BUSINESS

Cash levels in smallcap mutual fund schemes swell as valuations turn lofty

By Abhishek Kumar
February 23, 2024 11:23 IST

The cash pile within smallcap mutual fund (MF) schemes has grown over the past few months amid a relentless rally in stocks in this space.

Illustration: Dominic Xavier/Rediff.com

While fund managers usually don’t make cash calls, incessant inflows and valuation discomfort have forced their hand.

At the end of January, the top 10 schemes had over Rs 12,160 crore in cash, compared to Rs 8,700 crore in August 2023.

These top 10 schemes together have Rs 2 trillion in assets under management (AUM).

Cash accounted for 6.1 per cent of it as of the end of January, 60 basis points higher than the August level, according to an analysis of smallcap portfolios.

 

Between August and January, the National Stock Exchange Nifty Smallcap 100 has rallied 37 per cent.

Smallcap stocks have been trading at significantly higher valuations compared to their long-term averages.

The Nifty Smallcap 100 is now trading at a 12-month forward price-to-earnings (P/E) ratio of 22 compared to a 10-year average of 16.5.

The largecap space is comparatively better placed, with a P/E ratio of 20 vis-à-vis their 10-year average of 17.7.

This differential in valuation has also prompted fund managers to increase the largecap allocation in smallcap funds.

Smallcap schemes have the flexibility to invest up to 35 per cent of the portfolio in largecaps and midcaps.

“We have increased the allocation to largecaps and midcaps in the scheme to 7.01 per cent and 17.97 per cent, respectively, in January 2024, compared to 0.5 per cent and 4.2 per cent in September 2023 as the smallcap valuations stretched.

"Currently, the portfolio has a 75.02 per cent allocation to smallcaps,” said Anish Tawakley, deputy chief investment officer (CIO), equity, ICICI Prudential MF.

Shridatta Bhandwaldar, head-equities, Canara Robeco, added, “We have increased the largecap allocation.

"Nearly 15 per cent of the portfolio is now in largecaps and cash.

"We have also decreased the concentration in the scheme to manage the risks better.”

The surge in cash levels was even higher in the case of the top three schemes.

While the aggregate amount has gone up from Rs 3,900 crore to Rs 7,000 crore, the average cash level as a percentage of the total assets has surged from 5.5 per cent to 7.75 per cent.

In 2023, the benchmark S&P BSE Sensex and Nifty50 indices gained nearly 20 per cent each, while the Nifty Midcap 100 and the Nifty Smallcap 100 gained 46.6 per cent and 55.6 per cent, respectively.

The mouthwatering returns generated by smallcap stocks have led to more and more flows into smallcap schemes.

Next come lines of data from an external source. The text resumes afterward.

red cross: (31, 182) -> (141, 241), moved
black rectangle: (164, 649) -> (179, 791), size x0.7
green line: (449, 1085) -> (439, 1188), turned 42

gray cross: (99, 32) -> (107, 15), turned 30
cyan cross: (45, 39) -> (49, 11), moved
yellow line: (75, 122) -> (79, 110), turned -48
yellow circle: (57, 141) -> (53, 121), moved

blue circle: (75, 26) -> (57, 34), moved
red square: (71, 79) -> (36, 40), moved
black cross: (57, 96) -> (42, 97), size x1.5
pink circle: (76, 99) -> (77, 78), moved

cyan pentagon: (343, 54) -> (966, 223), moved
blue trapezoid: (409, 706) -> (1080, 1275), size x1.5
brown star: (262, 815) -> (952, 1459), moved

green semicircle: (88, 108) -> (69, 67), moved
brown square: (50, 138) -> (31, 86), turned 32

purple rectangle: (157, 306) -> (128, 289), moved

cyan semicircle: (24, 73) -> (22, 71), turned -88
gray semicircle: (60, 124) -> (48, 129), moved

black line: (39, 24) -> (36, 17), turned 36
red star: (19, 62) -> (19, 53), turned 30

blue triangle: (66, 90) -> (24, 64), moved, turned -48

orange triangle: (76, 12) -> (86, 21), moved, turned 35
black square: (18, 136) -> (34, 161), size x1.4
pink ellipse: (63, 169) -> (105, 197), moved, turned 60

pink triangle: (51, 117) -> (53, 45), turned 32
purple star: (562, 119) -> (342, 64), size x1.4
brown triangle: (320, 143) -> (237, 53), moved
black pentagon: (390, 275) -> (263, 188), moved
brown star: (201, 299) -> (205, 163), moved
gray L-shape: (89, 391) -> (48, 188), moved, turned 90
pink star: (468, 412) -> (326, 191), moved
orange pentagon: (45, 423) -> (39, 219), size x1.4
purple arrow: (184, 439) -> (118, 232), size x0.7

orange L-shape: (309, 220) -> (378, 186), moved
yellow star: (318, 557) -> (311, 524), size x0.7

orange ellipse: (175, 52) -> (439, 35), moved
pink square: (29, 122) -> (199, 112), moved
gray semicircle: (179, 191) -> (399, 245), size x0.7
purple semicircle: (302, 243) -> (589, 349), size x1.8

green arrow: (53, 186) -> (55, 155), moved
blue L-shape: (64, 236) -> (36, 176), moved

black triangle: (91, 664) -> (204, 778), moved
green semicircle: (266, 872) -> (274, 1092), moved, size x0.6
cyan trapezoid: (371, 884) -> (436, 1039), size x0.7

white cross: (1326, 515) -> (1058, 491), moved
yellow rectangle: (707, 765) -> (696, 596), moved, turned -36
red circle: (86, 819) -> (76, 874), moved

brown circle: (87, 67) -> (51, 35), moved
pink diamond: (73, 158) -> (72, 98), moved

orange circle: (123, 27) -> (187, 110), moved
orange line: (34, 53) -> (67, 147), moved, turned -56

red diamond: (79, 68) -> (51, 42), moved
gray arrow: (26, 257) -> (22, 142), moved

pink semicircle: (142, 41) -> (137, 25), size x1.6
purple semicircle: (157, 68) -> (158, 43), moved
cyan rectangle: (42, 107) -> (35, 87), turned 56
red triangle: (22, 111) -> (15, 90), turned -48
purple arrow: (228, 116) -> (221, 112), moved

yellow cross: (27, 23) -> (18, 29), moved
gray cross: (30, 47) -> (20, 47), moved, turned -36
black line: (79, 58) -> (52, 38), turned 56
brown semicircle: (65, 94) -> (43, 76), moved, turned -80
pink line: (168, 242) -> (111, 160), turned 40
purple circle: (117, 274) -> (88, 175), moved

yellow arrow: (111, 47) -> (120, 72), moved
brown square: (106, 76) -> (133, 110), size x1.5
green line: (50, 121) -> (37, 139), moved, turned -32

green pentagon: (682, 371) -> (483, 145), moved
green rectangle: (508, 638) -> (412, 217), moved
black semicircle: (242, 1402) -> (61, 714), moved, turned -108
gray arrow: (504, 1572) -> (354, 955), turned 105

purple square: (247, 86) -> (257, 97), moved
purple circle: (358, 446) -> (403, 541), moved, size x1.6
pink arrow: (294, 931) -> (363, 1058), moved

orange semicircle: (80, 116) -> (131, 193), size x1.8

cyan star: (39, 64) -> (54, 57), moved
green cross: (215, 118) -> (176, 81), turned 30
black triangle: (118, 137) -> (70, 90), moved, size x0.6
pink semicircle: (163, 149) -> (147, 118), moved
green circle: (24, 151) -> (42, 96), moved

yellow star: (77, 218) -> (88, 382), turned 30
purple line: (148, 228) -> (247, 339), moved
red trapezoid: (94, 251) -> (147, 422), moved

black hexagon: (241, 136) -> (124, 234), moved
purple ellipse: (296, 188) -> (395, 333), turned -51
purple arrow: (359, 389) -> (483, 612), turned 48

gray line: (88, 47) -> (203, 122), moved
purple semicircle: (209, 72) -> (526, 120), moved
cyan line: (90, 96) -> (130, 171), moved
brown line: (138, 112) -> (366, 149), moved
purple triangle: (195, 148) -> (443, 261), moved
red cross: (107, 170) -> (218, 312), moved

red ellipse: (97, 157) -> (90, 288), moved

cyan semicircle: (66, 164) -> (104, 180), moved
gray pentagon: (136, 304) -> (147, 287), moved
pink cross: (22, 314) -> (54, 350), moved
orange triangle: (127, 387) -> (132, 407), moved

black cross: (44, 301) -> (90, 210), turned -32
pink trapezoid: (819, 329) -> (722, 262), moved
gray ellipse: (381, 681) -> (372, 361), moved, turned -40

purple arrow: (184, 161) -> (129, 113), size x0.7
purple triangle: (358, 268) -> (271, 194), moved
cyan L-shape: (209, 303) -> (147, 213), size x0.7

Last year, largecap and flexicap funds together collected Rs 4,500 crore, while smallcap funds raked in nearly Rs 40,000 crore.

“A large part of this smallcap and midcap (SMID) rally (approximately two-thirds) was liquidity-driven (supported by strong domestic flows), whereas, for the Nifty, this was led by earnings delivery.

"As a result, valuations for SMIDs are now stretched at over one standard deviation level, while, in comparison, Nifty continues to trade closer to its long-term average valuations.

"With heightened volatility in the first half of calendar year 2024, we continue to prefer largecaps over SMIDs,” said Arbind Maheswari, head of India equities, BofA Securities.

“The midcap and smallcap indices have nearly doubled in the past four years.

"Historical trends suggest that any segment tends to falter after a 25 per cent five-year compound annual growth rate.

"However, we are cautious only in sub-sectors that have seen a massive melt-up during the past six months,” said Neelesh Surana, CIO, Mirae Asset Investment Managers (India).

Given that some of these businesses are characterised by high cyclicality, asset heaviness, debt burden, lack of cash flow, low return on equity, and subpar management, there are concerns about the quality of the rally in this segment,” said Neelesh Surana, CIO, Mirae Asset Investment Managers (India).